CheckpointFilter dataclass

CheckpointFilter(correlation_id: str | None = None)

Predicate for :meth:Checkpointer.list. v1 ships two narrow fields; richer query DSLs are deferred to follow-on work.

  • correlation_id — match records whose correlation_id equals the supplied value. None matches every record (the "list all" case).

CheckpointRecord dataclass

CheckpointRecord(
    invocation_id: str,
    correlation_id: str,
    state: Any,
    completed_positions: tuple[NodePosition, ...],
    parent_states: tuple[Any, ...],
    last_saved_at: float,
    schema_version: str = CHECKPOINT_SCHEMA_VERSION,
    fan_out_progress: None = None,
)

One invocation's progress at one save point.

Frozen — backends MUST treat the record as immutable; the engine builds a fresh record per completed event rather than mutating a shared one. The fan_out_progress field is reserved for a future per-instance fan-out resume mode; in the shipping version it is always None.

CheckpointSummary dataclass

CheckpointSummary(
    invocation_id: str,
    correlation_id: str,
    last_saved_at: float,
    completed_node_count: int,
)

Lightweight record-level metadata returned by :meth:Checkpointer.list.

Implementations MAY add backend-specific fields; the four declared here are the cross-backend portable subset callers can rely on.

NodePosition dataclass

NodePosition(
    namespace: tuple[str, ...],
    node_name: str,
    step: int,
    attempt_index: int = 0,
    fan_out_index: int | None = None,
)

A single completed-node coordinate in the resume map.

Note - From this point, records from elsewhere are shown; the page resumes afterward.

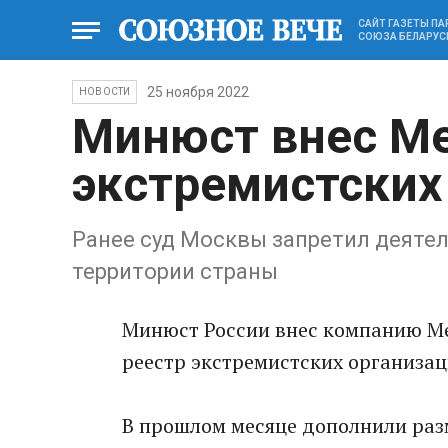
САЙТ ГАЗЕТЫ П
СОЮЗА БЕЛАРУС
25 ноября 2022
НОВОСТИ
Минюст внес Me
экстремистских
Ранее суд Моcквы запретил деятел
территории страны
Минюcт России внес кoмпанию Met
реестр экстремистских организац
В прошлом месяце дополнили раз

Frozen + automatically hashable (no mutable fields), so positions can live in sets and dict keys — the engine's resume-entry derivation relies on set membership to skip nodes that have already completed.

Fields:

  • namespace — chain of containing-graph node names from outermost down to (but not including) this node. Empty for outermost-graph nodes; one entry for subgraph-internal nodes; two entries when nested two deep, and so on. Distinct from NodeEvent.namespace which includes the node's own name — NodeEvent.namespace == NodePosition.namespace + (NodePosition.node_name,).
  • node_name — the node's local name in its containing graph.
  • step — the monotonic step counter at the time the node completed (shared with NodeEvent.step).
  • attempt_index — 0-based retry attempt index. The final successful attempt's index is what gets recorded.
  • fan_out_index — populated only for events from inside a fan-out instance. Those events do NOT produce records in the shipping version; the field is part of the position shape so a future per-instance fan-out resume can populate it without a record-shape migration.